The block diagram below (Figure 2) is a high-level representation of an example UltraFast beamformer on a single Versal Adaptive SoC, combining FPGAs, CPUs, and hardware accelerators for AI and digital signal processing.
The FPGA part of the device manages transducers and acquires echoes, stores data in external DDR4 memories and can communicate with the host system using PCIe or expand and synchronize with another module via Precision Time Protocol and 10/25 Gigabit Ethernet channels.
Key benefits include:
- Use a single Versal Adaptive SoC to drive an UltraFast-based beamformer and deliver extremely high performance.
- Implement a complete software harness trainer in the Xilinx Vitis software development environment using a high-level programming language like C/C++
- Enable Vitis accelerated libraries, which can be used as-is in a medical equipment design, or used as sample designs, to implement the medical equipment manufacturer’s own algorithms.
Since many scientists use Matlab to design their system, we can provide Matlab support with Model Composer which is a model-based design tool that enables rapid design in MATLAB and Simulink environment and speeds up the path to production on Versal adaptive SoC devices thanks to automatic code. generation. This is reinforced by a set of C++ patterns that encapsulates the core AI engines API (shown in Figure 3 below).
Figure 4 below shows the unified software environment of Vitis with the accelerated libraries used for “UltraFast” ultrasound imaging.
Technology demonstration in real situation
AMD-Xilinx presented a real-world demonstration of the full capabilities of such an ultrasonic beamformer at the Radiological Society of North America (RSNA) 2021 107and annual meeting in Chicago in December 2021. The demonstrator uses the Versal AI Core series VCK190 evaluation board connected to an AMD workstation. A Dell Alienware workstation was selected with the AMD RX6900XT GPU to render the image. Ultrasound data is provided in real time by a wireless probe to show exact performance, or it can also be provided using a simulator like the Field II used by most ultrasound imaging scientists to validate algorithms with a reference image.
We measured and generated benchmarks for the “UltraFast” based beamformer for the Versal Adaptive SoC and a competing GPU. We have presented data for two applications, for abdominal imaging and for imaging small parts.

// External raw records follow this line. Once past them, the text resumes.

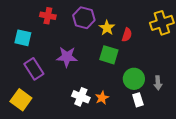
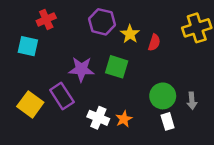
red cross: (48, 16) -> (46, 19), moved, turned -35
green square: (109, 55) -> (117, 67), moved
purple rectangle: (34, 69) -> (62, 96), moved
yellow square: (21, 100) -> (30, 104), moved

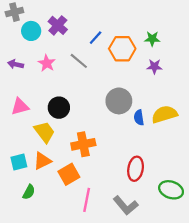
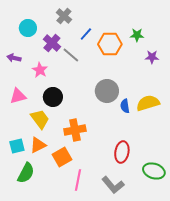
gray cross: (14, 12) -> (64, 16), moved, turned -35
purple cross: (58, 25) -> (52, 43), moved
pink star: (47, 63) -> (40, 70), moved
purple star: (154, 67) -> (152, 57), moved
green semicircle: (29, 192) -> (26, 173), size x1.5

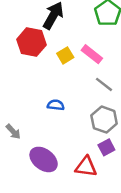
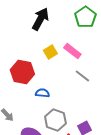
red hexagon: (31, 42) -> (22, 72), moved
gray hexagon: (104, 120) -> (55, 120), moved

The software environment used for the Versal device is Vitis 2021.2 (with support for future versions) and CUDA for the GPU.

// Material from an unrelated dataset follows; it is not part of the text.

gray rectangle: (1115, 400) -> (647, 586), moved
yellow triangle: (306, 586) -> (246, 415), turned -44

Tables 1 and 2 below summarize the performance results in fps (frames per second) for a single beamformer with 64 active elements and 200 lines of resolution for the adaptive Xilinx Versal SoC, the RTX 2020 GPU (Nvidia) and for a PC running an i7 processor (Intel).

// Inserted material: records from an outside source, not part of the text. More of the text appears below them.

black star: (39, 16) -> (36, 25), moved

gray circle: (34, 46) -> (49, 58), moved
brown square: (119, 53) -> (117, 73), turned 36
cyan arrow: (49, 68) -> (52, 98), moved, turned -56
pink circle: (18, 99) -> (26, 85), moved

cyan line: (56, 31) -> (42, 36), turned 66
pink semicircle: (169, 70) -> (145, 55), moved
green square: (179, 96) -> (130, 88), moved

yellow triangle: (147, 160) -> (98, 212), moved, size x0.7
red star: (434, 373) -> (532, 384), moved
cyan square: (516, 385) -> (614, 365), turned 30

Table 1: Small parts imaging
Table 2: Abdominal Imaging
Linear and matched filter interpolation results are shown for floating-point 32 (FP32) and integer 16 (Int16) data types. As these numbers above show, the Versal platform can not only implement a full beamformer using “UltraFast” techniques, but also significantly outperforms a gaming GPU and PC. The results show a 44 times gain for linear interpolation for integers, 27 times the gain for floating point in some of the critical algorithms on the GPU. The Catmull-Rom Spline interpolation, which is one of the most difficult to implement, shows that the Versal further improves its performance advantage by 91 to 160 times over the GPU.
With this new innovation, a single embedded SoC device can now enable a commercially viable real-time ultrasound beamformer using “UltraFast” algorithms. This will generate new capabilities in the diagnosis of serious diseases by creating the ability to obtain optimally focused images everywhere in the image and to obtain thousands of images per second, which will result in quality and high image precision.